Understanding and awareness of this topic is something that can benefit everyone within society. Expanding our knowledge of what loneliness is , how to recognise it and what we can do to help resolve it is more important to our survival than we might realise.
What is Loneliness?
Loneliness affects everyone from time to time, whether we’re moving country, changing jobs or simply lack close connections in life. However, studies have shown that loneliness is widespread within our communities, with over 9 million people in the U.K. alone admitting to feeling lonely often or always.
With the advent of technology, our world has become a place of constant connection, yet the chronic problem of loneliness is only getting worse. One thing is for sure, loneliness is an individual feeling, with all of us experiencing and perceiving it in our own way.
We have become familiar with the term “physical isolation” in recent times, where there is a physical separation from others. However, physical isolation does not categorically mean an individual is lonely. Loneliness is an emotional experience where an individual notices a lack of connection with others. There is perception that we are lonely due to a lack of social skills or due to our own failings as individuals but it’s important to remember that even those we perceive to be socially fulfilled, feel loneliness also.
Why is loneliness a concept in our lives?
Looking back at our ancestors, the earliest humans depended on each other to survive. Our food, shelter, protection from predators and basic existence depended on our cooperation with others within small tribes of people. Back then, being shunned by the tribe or being left alone essentially meant you might not survive. Our brains developed a mechanism by which we would feel physical pain when we recognised a threat to our social connections, at the time, meaning life or death. Social pain and loneliness became hardwired into our psyche, staying with us to this very day. Loneliness basically means you are aware of your social needs as a human.
Loneliness in Social Care
The issue of loneliness within Health and Social Care settings has become more prominent in the last few months and years. Recent surveys and studies have shown worrying levels of loneliness and have highlighted the need for awareness and solutions; Mencap discovered that a person with a learning disability is seven times more likely to experience loneliness than the general population.The rate of loneliness is up to 30% higher in older people in care homes as opposed to those living independently.
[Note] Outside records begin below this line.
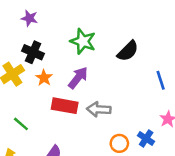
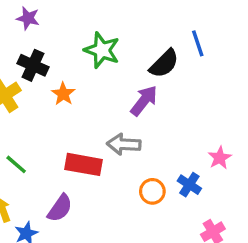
orange star: (44, 78) -> (63, 94), moved
purple arrow: (78, 78) -> (144, 101), moved
blue line: (161, 80) -> (198, 43), moved
red rectangle: (65, 106) -> (83, 164), moved

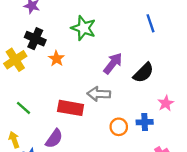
black semicircle: (164, 64) -> (143, 73), moved
blue cross: (189, 185) -> (145, 122), turned -35

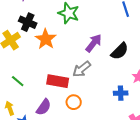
orange star: (56, 59) -> (46, 39), size x1.5
gray arrow: (99, 94) -> (82, 69), turned -42
orange circle: (119, 127) -> (74, 102), moved

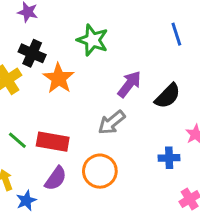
red rectangle: (58, 81) -> (53, 142), moved
orange circle: (74, 102) -> (100, 171), size x1.5

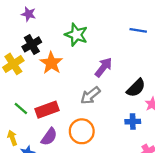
blue line: (176, 34) -> (138, 30), turned -63
black cross: (32, 53) -> (32, 44), turned 36
black semicircle: (168, 96) -> (136, 88), moved
red rectangle: (53, 142) -> (47, 110), turned -30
The causes an individual’s loneliness can be complex but the experience of it is without doubt, a common experience.Individuals living within social care settings face more barriers to social interactions and a feeling of community belonging. Not only can it be physically more difficult to access the outside world, certain stigmas around the concept of loneliness make seeking out desired social interactions near impossible.
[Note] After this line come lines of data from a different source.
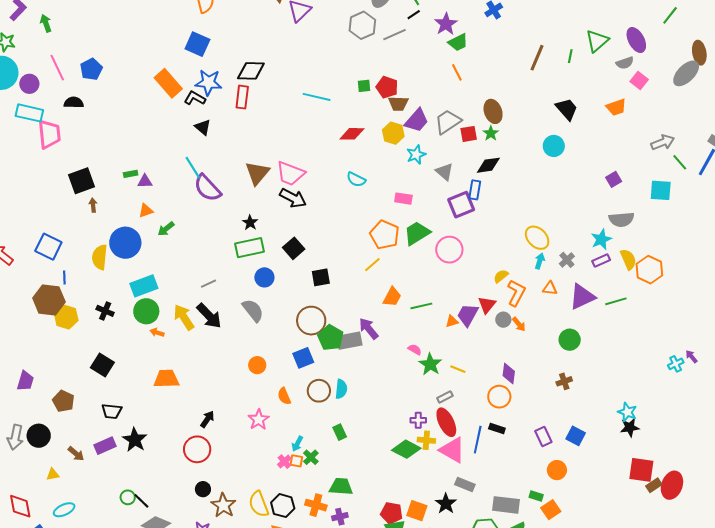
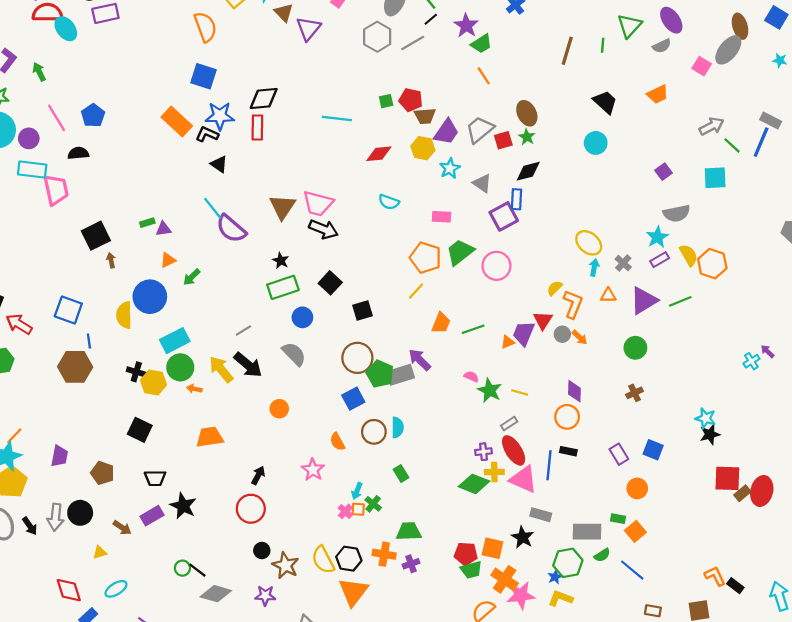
pink square: (639, 81) -> (702, 66), moved
yellow hexagon: (66, 317) -> (154, 383), moved
orange circle: (257, 365) -> (279, 409), moved

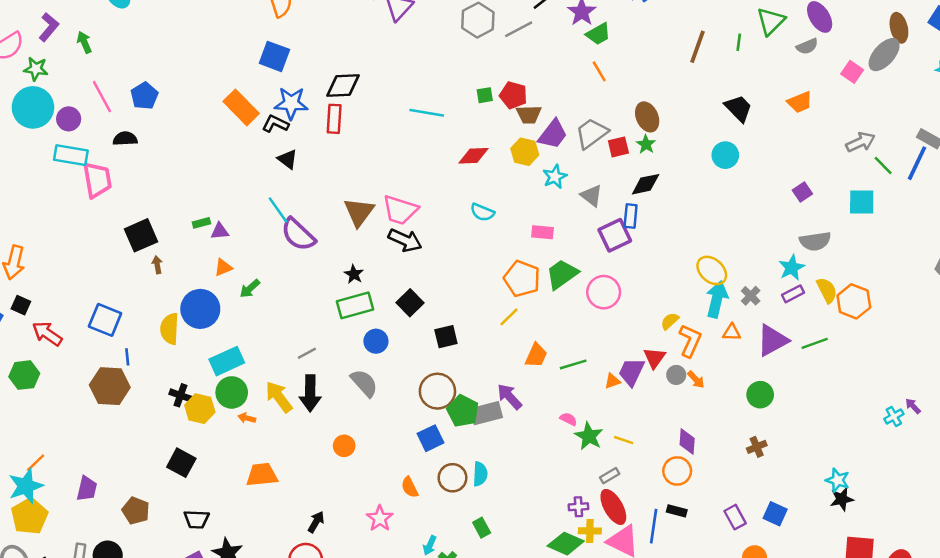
cyan arrow: (594, 267) -> (717, 299), size x1.8
black arrow: (248, 365) -> (310, 393), turned 48

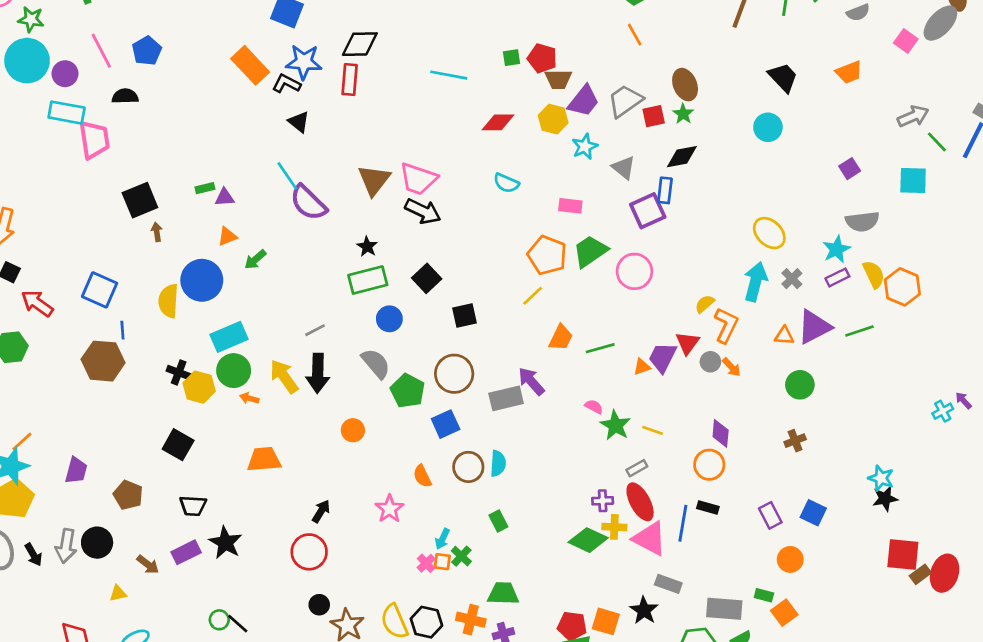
yellow ellipse: (712, 270) -> (769, 233), moved
orange triangle: (732, 332) -> (784, 336), moved
green pentagon: (463, 411) -> (408, 391), moved

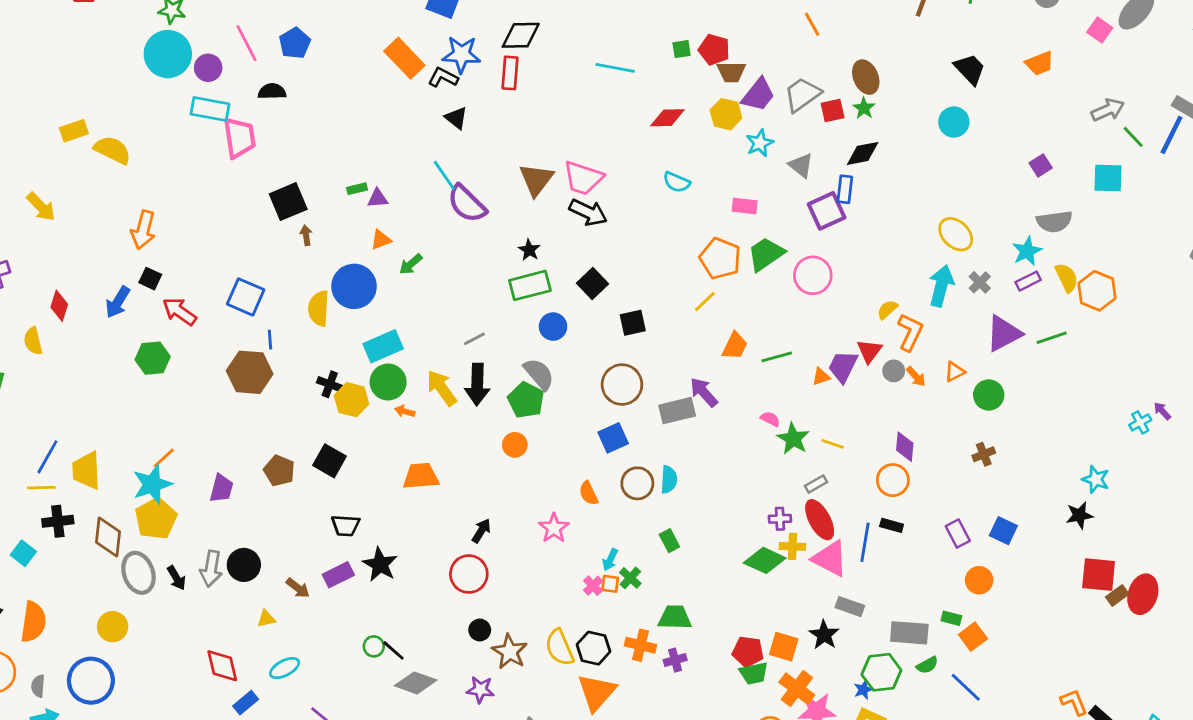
orange triangle: (784, 336) -> (955, 372), moved, turned -30
green pentagon: (408, 391) -> (526, 400), moved
cyan star: (881, 478) -> (1096, 479), moved
brown pentagon: (128, 495) -> (279, 471), moved

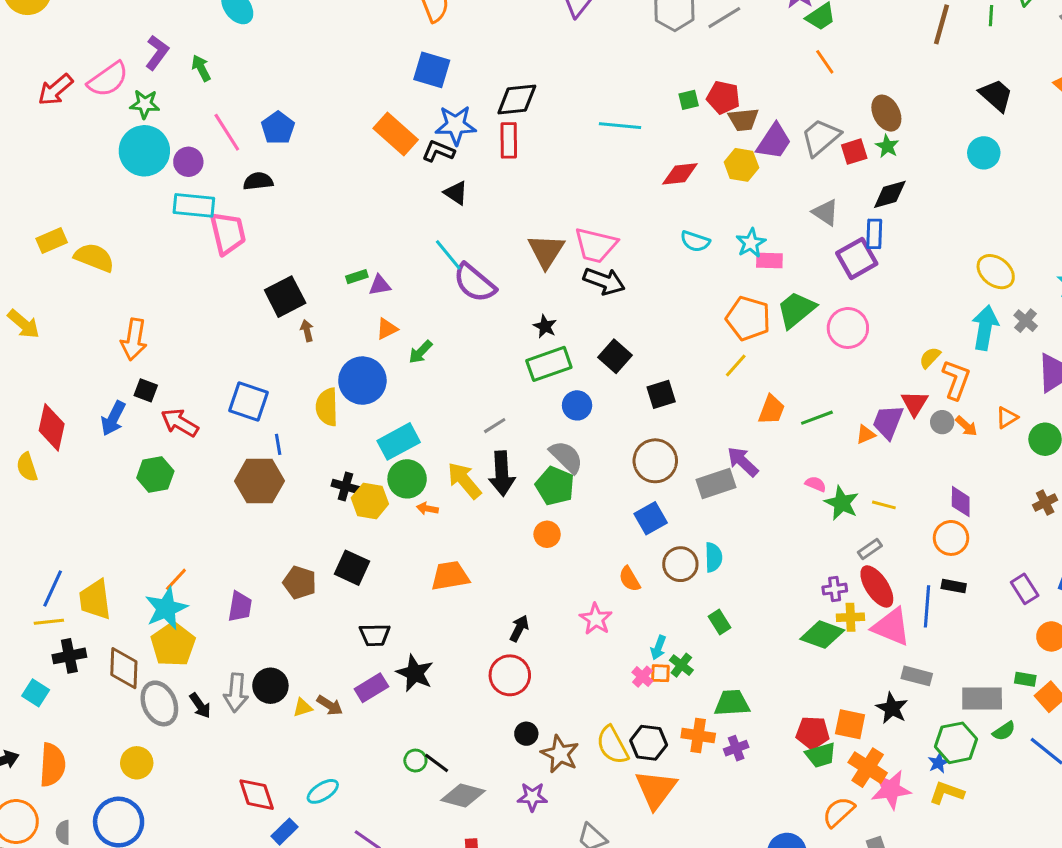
cyan star: (760, 143) -> (751, 243), moved
red diamond: (59, 306) -> (52, 427), size x1.4
yellow triangle: (266, 619) -> (303, 708), moved

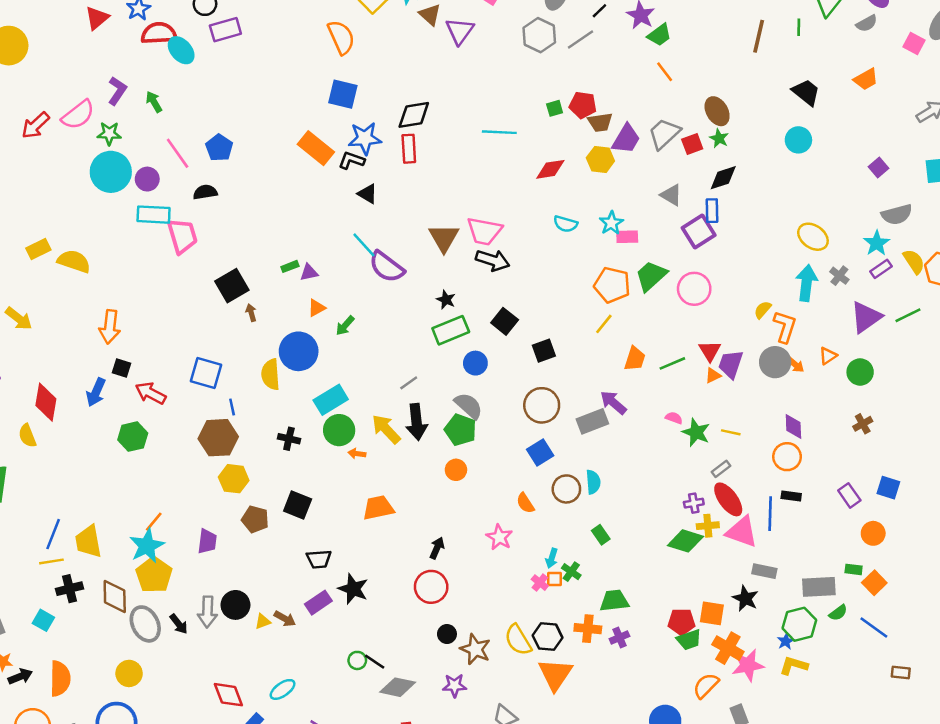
red triangle: (915, 403) -> (710, 351), moved
gray circle: (942, 422) -> (775, 362), size x1.6
yellow hexagon: (370, 501) -> (234, 479), moved

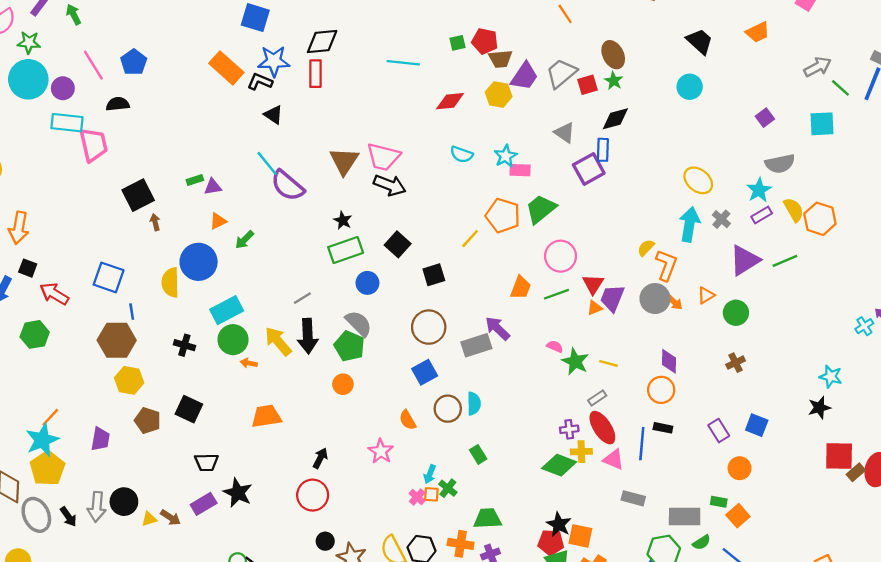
pink circle: (694, 289) -> (561, 256), moved
yellow line: (604, 324) -> (470, 239), moved
pink triangle: (742, 532) -> (614, 459), size x0.7
black star: (745, 598) -> (559, 524), moved

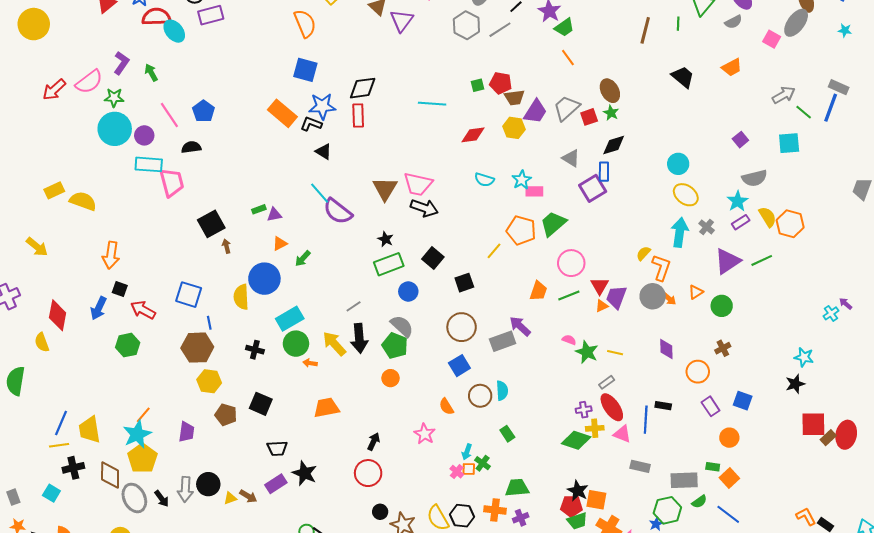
cyan circle: (690, 87) -> (678, 164), moved
orange circle: (661, 390) -> (698, 372), moved

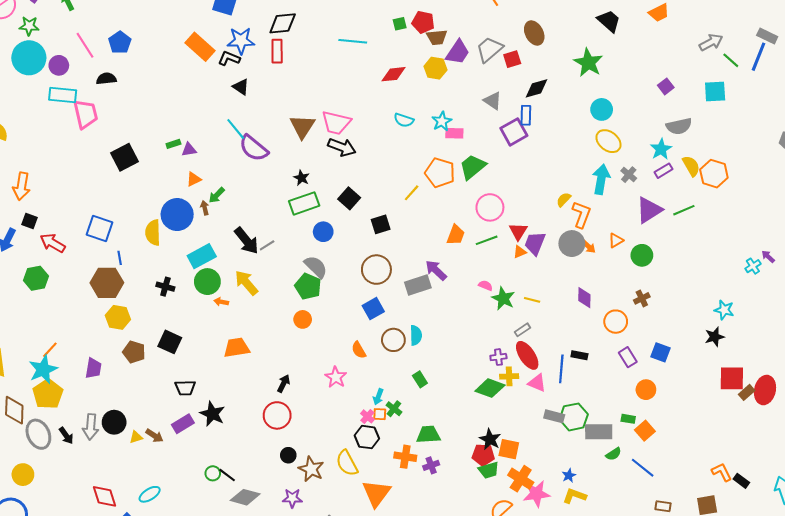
green star: (611, 113) -> (588, 63), moved, size x1.8
brown arrow: (227, 246) -> (205, 208), moved
black arrow: (359, 338) -> (246, 241), moved, turned -36
green hexagon: (667, 510) -> (574, 417), moved
black hexagon: (462, 516) -> (367, 437), moved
Working towards a less lonely society
The coronavirus pandemic has highlighted, more than ever, that being alone does not mean you are lonely. We have seen technology used in powerful ways, with video calls substituting face to face meet ups and the Zoom-quiz becoming the new pub quiz.
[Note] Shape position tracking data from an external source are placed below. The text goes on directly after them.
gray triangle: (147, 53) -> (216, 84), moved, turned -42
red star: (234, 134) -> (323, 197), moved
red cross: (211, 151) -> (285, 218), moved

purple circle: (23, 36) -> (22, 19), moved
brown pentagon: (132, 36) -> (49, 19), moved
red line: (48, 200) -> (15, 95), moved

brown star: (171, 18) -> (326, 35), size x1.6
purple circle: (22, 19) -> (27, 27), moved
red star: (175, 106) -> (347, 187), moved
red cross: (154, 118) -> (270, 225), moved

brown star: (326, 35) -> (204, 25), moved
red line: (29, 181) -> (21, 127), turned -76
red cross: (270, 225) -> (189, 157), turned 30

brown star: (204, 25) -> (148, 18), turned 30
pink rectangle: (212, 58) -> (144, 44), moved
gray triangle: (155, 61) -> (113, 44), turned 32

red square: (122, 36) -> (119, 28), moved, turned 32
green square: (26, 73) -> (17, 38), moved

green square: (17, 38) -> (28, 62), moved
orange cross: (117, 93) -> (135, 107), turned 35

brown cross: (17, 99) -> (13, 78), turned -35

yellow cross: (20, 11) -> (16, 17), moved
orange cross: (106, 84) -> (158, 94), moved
One-to-one conversations, getting to the root of an individual’s loneliness and working towards a solution can be all that is needed at times. As each person’s perspective and experience of loneliness can be different, it is important to realise the relief of loneliness can come in a variety of forms. As part of this year’s campaign, Marmalade Trust are taking the ‘one’ out of loneliness to signify one less lonely voice, encouraging people to talk about loneliness openly.
With the easing of restrictions, meeting face to face will become possible again. Community groups can give people a sense of belonging. Working towards a common goal or sharing a common interest with others helps people to feel involved and important to the collective.
Befriending schemes are also in place, where volunteers provide companionship to older people who would like extra social interaction either by visiting or calling regularly. This is not only beneficial to the older people but also to the volunteers, who might find friendship they would never have considered before.
Aspirico’s iplanit Family Portal assists those in care settings to feel less socially isolated; they can send messages and share media with family members and their circle of support within a secure environment. The person supported can also have an overview of their care plans and outcomes through the portal , giving vital input into exactly what they want and need – this could be as simple as wanting to join a local club or taking an exercise class. At the person’s request, their social circle can also view their plans and goals, creating a person-focused online community.
Awareness is the first step to combating the feeling of being alone. If steps are taken in all aspects of living, creating an integrated approach to this human emotion we can become less lonely as a society and more fulfilled in our lives. Finding our tribe and nurturing our social role within it is vital across all areas of society – young, old, people with learning disabilities, people with mental health issues, people with physical disabilities – and everyone in between.